Top of INPUT MATERIAL

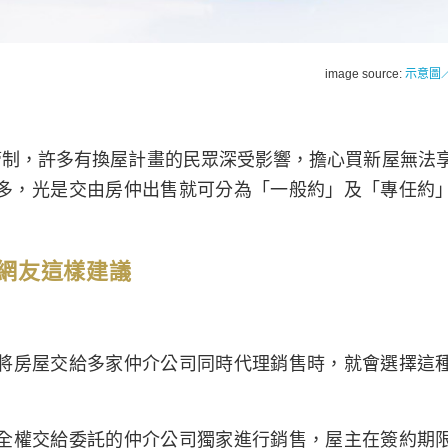
image source:
示意圖／f
管制，許多有換屋計畫的民眾深受影響，擔心買新屋無法
多，光是交由房仲出售就可分為「一般約」及「專任約
網友這樣建議
將房屋交給多家仲介公司同時代理銷售時，就會選擇這
全權交給委託的仲介公司獨家進行銷售，屋主在簽約期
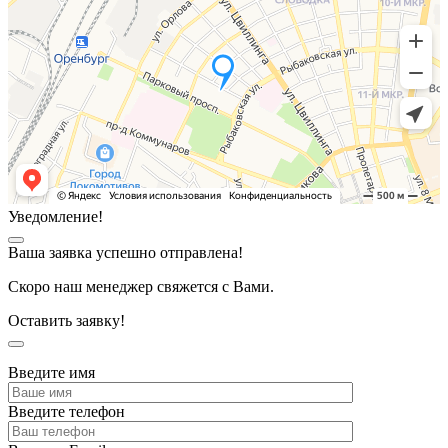
Уведомление!
Ваша заявка успешно отправлена!
Скоро наш менеджер свяжется с Вами.
Оставить заявку!
Введите имя
Введите телефон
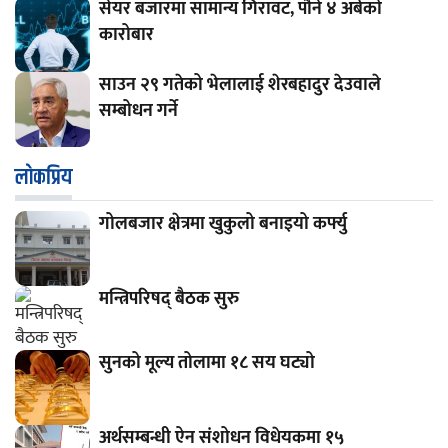
सेयर बजारमा सामान्य गिरावट, पौने ४ अर्बको
कारोबार
साउन २९ गतेको भेलालाई शेरबहादुर देउवाले
सम्बोधन गर्ने
लाेकप्रिय
गोलबजार क्षेत्रमा खुकुलो बनाइयो कर्फ्यु
मन्त्रिपरिषद् बैठक सुरु
सुनको मूल्य तोलामा १८ सय घट्यो
अर्थसम्बन्धी ऐन संशोधन विधेयकमा १५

Bottom of INPUT MATERIAL

An exact copy of all entries is needed, with no pictures in it.

RESPONSE BOX:
image source:
示意圖／f
管制，許多有換屋計畫的民眾深受影響，擔心買新屋無法
多，光是交由房仲出售就可分為「一般約」及「專任約
網友這樣建議
將房屋交給多家仲介公司同時代理銷售時，就會選擇這
全權交給委託的仲介公司獨家進行銷售，屋主在簽約期
Уведомление!
Ваша заявка успешно отправлена!
Скоро наш менеджер свяжется с Вами.
Оставить заявку!
Введите имя
Введите телефон
सेयर बजारमा सामान्य गिरावट, पौने ४ अर्बको
कारोबार
साउन २९ गतेको भेलालाई शेरबहादुर देउवाले
सम्बोधन गर्ने
लाेकप्रिय
गोलबजार क्षेत्रमा खुकुलो बनाइयो कर्फ्यु
मन्त्रिपरिषद् बैठक सुरु
सुनको मूल्य तोलामा १८ सय घट्यो
अर्थसम्बन्धी ऐन संशोधन विधेयकमा १५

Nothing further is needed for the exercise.